Help others. I think it's impossible not to feel a sense of warmth and joy in our hearts when we willingly give something of ourselves to others. There are always community organizations in need of volunteers, elderly or ill neighbours who could use help shovelling, families who are struggling in some way. By helping them, we help ourselves to feel good, too, and we remember the ways in which our lives are truly fortunate. Somehow our own troubles seem less significant in the shadow of those whose needs are greater.

Make a small but significant change in your dietary habits. Many of us eat or drink things regularly that we know we shouldn't or wish we wouldn't, for various reasons. Major, multiple dietary changes all at once can be overwhelming and frustrating and are often less likely to be enduring. If you can choose one area to work on (stop drinking pop, eat more fruits and vegetables, cook at home more often, or whatever you'd like to try) and give it your best attempt, being successful in that one area may encourage you, in time, to make another change for the better. Your heart (and your whole body) will thank you for your efforts.

Take time for yourself. I have a hard time with this one; if there's work to be done (and there always is!), I usually feel it needs to get accomplished first, before I can enjoy my free time. (We all know how that ends: free time never seems to come with this approach.) It's important to set aside significant periods of time for doing something you really love, even if it means leaving some responsibilities for later. I find if I am good to myself in this way, I feel calmer, happier, and more energetic, instead of feeling frazzled and that I've lost myself along the way. Being true to your heart makes life more enjoyable any time of the year.
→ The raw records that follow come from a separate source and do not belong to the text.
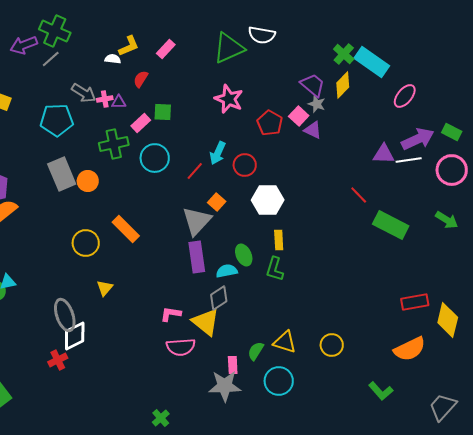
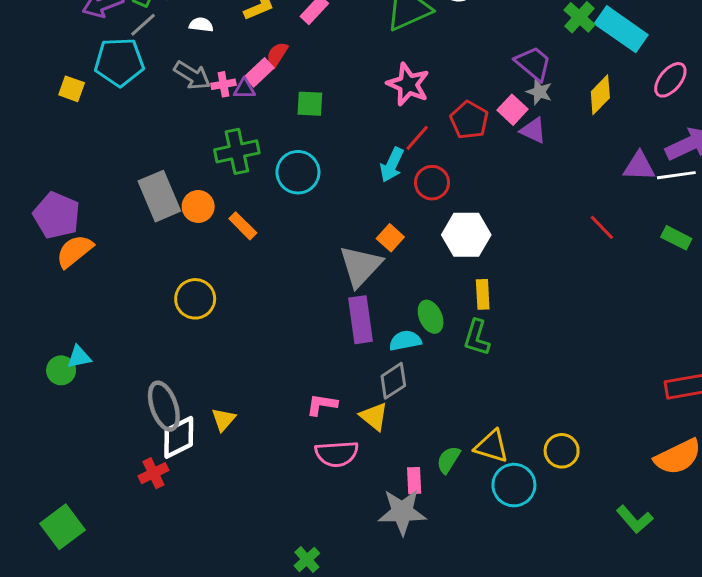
white semicircle: (113, 59) -> (201, 25), moved
yellow diamond: (343, 85) -> (600, 95), moved
cyan pentagon: (57, 120) -> (119, 62), moved
pink rectangle: (141, 123) -> (259, 72), moved
red line: (195, 171) -> (417, 138), moved
green rectangle: (391, 225) -> (676, 238), moved, size x0.6
orange rectangle: (126, 229) -> (243, 226), moved, size x0.7
yellow triangle: (105, 288) -> (223, 420), moved
yellow triangle: (206, 322) -> (374, 417), size x0.7
cyan circle: (279, 381) -> (514, 485), moved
Appreciate beauty. Sometimes we get so caught up in the mundane that we fail to notice the exquisite loveliness that exists in small things all around us. My favourite winter sight is that of a stunning red cardinal who comes to sit and sing in the tree outside my kitchen window every day around 11am. The striking contrast of his red feathers against the crystal white snow almost takes my breath away each morning, and my heart wants to sing along with him.


Photo courtesy of my mom

It's true that February can be a difficult month with its cold, often dreary weather. Maybe you'll find it helpful to notice now that the days are slowly getting brighter and longer. I think what's more important, though, is to realize that you have the ability to make your own sunshine, by remembering the good things in life that matter most to you. That's a feeling that will make your heart happy long past Valentine's Day.